Mastering Your Ollie
After knowing the moves in doing an ollie, you will keep on practicing them one by one. So, you will need these tips to be a pro in doing an ollie:
- Stand on your skateboard with your knees bent. Stand on your board, your front foot should be in the center while the back foot is close to the rear edge. Slightly bend your knees and get ready to jump while your shoulders must almost align with your feet. Maintain your balance while doing all of these or else your attempt won’t be successful.
- Try to be on the balls of your feet while you crouch. When pushing too far up on your toes, the board will spin away from you once you jump.
- Jump in the air with your front foot. Once you crouch, you must spring back up to take the weight off your board so that it will elevate as well. Jump up and try to put your weight first on your front foot and then on your back foot. It seems like you jump off your back foot. Raise first your front foot before jumping off with your back foot.
- Kick down on your board’s back while you jump. Use the technique you used in learning to push down one your skateboard’s rear tip with your back foot. Try doing it just as you feel your body weight is no longer on the board that you just need to raise the board, not yourself.
- Get the right timing for doing a downward kick. Don’t be sad if you failed in your first attempt. Just continue practicing.

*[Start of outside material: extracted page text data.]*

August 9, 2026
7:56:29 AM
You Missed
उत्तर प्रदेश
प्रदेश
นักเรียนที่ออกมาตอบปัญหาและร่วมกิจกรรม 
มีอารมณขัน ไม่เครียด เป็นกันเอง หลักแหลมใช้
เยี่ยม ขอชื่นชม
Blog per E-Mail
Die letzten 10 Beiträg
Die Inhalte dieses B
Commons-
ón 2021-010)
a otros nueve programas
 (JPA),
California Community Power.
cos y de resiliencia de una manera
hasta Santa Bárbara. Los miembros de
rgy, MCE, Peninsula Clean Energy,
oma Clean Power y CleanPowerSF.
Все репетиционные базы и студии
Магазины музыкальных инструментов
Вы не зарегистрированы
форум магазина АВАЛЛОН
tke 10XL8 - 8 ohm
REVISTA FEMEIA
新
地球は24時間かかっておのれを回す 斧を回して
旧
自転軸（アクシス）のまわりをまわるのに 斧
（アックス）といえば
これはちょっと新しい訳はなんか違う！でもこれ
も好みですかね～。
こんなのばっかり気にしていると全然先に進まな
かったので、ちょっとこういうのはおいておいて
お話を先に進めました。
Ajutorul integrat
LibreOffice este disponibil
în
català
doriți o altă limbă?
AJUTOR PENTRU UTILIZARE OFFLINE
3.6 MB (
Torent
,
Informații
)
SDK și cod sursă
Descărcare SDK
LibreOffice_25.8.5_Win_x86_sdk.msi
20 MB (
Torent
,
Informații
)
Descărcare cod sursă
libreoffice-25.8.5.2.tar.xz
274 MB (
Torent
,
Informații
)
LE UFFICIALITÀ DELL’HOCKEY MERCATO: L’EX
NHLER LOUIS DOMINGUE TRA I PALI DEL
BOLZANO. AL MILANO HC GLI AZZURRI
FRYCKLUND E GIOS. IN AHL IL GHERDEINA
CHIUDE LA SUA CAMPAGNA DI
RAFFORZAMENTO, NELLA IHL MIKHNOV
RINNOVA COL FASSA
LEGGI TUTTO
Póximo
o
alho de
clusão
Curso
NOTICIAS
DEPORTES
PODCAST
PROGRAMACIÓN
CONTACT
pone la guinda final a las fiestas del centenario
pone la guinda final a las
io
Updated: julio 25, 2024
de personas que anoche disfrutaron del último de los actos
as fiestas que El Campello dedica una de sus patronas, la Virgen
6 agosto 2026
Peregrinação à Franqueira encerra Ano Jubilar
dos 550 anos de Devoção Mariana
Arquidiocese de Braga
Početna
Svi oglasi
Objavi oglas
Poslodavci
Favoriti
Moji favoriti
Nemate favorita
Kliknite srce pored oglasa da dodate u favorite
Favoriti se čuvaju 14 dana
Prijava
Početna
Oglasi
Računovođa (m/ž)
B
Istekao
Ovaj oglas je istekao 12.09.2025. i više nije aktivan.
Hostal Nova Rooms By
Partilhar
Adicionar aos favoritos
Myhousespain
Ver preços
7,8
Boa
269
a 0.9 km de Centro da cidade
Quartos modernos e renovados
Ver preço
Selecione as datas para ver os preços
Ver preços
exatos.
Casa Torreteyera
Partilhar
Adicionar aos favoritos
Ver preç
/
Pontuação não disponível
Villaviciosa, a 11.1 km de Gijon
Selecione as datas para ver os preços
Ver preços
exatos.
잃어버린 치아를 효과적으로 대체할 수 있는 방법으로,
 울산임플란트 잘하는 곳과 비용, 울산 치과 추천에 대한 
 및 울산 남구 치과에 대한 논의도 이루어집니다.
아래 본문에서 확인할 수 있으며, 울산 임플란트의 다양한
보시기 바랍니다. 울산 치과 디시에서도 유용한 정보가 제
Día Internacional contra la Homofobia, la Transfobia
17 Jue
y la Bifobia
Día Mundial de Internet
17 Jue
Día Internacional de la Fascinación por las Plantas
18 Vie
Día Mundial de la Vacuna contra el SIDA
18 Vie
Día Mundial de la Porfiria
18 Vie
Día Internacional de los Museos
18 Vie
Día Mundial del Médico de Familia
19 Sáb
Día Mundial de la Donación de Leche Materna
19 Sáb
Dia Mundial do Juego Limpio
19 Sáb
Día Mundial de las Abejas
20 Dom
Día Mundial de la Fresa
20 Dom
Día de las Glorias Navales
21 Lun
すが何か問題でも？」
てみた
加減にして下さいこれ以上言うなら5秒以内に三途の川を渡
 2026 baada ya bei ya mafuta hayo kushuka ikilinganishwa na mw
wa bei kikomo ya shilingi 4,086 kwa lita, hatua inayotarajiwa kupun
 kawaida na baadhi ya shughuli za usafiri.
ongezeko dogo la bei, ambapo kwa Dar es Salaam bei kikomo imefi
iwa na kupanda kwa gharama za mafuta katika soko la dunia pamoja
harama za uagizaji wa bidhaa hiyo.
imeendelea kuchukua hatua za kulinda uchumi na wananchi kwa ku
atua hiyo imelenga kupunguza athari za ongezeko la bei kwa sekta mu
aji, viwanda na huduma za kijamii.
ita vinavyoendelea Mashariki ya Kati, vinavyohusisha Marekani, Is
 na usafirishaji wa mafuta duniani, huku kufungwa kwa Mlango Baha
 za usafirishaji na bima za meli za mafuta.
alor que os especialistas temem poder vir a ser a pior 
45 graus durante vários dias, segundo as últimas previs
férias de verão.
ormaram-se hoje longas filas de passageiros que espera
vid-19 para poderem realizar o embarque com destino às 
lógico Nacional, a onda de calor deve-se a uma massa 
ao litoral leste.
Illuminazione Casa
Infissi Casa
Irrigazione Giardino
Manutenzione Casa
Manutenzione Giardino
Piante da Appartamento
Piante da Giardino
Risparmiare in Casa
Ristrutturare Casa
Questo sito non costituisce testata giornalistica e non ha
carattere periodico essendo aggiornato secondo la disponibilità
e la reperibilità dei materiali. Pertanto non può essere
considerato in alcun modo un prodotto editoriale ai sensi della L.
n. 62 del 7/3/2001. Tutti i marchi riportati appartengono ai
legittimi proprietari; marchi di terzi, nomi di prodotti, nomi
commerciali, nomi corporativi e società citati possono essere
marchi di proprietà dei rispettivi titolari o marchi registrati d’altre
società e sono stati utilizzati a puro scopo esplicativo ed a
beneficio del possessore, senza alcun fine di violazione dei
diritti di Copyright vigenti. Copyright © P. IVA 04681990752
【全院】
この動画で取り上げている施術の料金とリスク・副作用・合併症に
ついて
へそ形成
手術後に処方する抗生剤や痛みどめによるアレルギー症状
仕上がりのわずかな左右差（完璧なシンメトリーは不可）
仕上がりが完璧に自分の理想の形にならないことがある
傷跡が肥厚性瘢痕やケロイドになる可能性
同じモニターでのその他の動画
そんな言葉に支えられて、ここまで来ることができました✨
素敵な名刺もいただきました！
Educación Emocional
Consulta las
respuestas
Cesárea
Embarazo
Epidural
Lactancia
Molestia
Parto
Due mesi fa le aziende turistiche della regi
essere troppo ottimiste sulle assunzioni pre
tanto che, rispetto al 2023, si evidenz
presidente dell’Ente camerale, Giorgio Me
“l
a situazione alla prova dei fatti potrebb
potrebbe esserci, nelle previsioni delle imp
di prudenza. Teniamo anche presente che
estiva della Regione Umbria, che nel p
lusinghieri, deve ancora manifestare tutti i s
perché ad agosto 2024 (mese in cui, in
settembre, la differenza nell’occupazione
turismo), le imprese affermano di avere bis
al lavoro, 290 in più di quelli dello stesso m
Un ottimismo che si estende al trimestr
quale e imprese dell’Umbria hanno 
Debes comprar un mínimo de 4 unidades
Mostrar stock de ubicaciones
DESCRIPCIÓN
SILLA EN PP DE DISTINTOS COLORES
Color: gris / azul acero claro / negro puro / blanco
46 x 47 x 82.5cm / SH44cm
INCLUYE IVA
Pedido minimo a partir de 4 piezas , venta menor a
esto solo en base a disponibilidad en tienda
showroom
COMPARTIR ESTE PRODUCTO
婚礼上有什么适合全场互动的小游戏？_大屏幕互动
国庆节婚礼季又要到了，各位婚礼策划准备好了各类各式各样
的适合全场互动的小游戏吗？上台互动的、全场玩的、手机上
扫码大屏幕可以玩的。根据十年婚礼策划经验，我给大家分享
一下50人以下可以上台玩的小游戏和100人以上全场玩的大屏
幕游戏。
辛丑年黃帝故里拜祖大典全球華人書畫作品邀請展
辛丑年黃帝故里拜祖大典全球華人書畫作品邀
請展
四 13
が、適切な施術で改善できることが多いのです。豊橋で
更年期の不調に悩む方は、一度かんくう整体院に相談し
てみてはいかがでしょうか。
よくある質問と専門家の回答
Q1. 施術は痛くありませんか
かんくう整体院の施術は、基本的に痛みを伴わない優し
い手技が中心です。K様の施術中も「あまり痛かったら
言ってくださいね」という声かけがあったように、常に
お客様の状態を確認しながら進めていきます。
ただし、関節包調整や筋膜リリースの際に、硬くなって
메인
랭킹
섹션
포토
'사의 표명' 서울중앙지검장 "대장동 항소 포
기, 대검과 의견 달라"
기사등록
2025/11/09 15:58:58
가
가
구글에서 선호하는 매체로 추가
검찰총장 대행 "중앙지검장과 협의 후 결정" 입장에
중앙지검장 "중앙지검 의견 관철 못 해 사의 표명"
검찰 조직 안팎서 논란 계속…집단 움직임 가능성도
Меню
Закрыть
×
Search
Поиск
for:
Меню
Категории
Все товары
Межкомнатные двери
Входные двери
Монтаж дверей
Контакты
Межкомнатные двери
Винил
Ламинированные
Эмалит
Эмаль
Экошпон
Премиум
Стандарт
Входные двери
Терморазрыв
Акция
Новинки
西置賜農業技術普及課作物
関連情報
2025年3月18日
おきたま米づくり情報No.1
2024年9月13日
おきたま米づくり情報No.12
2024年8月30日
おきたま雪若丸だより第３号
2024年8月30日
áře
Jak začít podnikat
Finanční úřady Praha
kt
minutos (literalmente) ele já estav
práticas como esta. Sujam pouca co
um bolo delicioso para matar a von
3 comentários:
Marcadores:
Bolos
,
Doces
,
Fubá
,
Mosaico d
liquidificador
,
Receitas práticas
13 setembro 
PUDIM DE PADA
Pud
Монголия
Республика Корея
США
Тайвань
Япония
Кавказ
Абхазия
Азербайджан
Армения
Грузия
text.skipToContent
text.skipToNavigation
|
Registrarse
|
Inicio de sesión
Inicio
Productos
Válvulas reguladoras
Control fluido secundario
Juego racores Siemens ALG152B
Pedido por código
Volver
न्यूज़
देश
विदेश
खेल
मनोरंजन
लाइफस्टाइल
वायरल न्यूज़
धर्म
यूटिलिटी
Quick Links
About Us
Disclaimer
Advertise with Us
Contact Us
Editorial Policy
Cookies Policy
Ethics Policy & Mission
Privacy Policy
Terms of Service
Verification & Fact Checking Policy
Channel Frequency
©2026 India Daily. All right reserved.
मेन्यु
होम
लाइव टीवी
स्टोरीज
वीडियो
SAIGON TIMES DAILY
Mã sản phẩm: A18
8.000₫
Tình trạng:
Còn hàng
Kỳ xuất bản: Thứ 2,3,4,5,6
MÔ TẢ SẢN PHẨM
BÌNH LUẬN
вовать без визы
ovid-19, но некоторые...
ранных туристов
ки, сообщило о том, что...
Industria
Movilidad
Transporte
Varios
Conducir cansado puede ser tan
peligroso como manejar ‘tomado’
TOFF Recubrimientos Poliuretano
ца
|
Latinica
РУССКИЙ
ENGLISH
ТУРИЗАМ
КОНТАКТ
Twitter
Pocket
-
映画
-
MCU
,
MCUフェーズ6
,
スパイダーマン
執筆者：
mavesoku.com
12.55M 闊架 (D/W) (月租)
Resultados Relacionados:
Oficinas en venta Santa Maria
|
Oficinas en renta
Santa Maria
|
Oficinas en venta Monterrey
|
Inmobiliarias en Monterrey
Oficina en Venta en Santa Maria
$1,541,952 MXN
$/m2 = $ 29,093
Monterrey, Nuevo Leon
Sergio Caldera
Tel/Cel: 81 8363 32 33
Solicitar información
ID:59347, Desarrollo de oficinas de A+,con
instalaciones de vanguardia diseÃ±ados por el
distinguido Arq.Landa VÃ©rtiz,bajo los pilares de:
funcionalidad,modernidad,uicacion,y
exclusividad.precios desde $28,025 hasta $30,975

- When you jump up, the skateboard must barely touch the concrete before you find yourself in the air. Just avoid dragging the board along the concrete too much as it will slow you down.
- Be sure your front foot glides right when you begin jumping.
- Pull your knees upward going to your chest. You must be able to tell easily how high you must raise your feet.
- Kick over the board’s top so that you can level it out. Keep on doing it many times until feel good at doing this move.
- Lastly, your legs must be straight just before you land.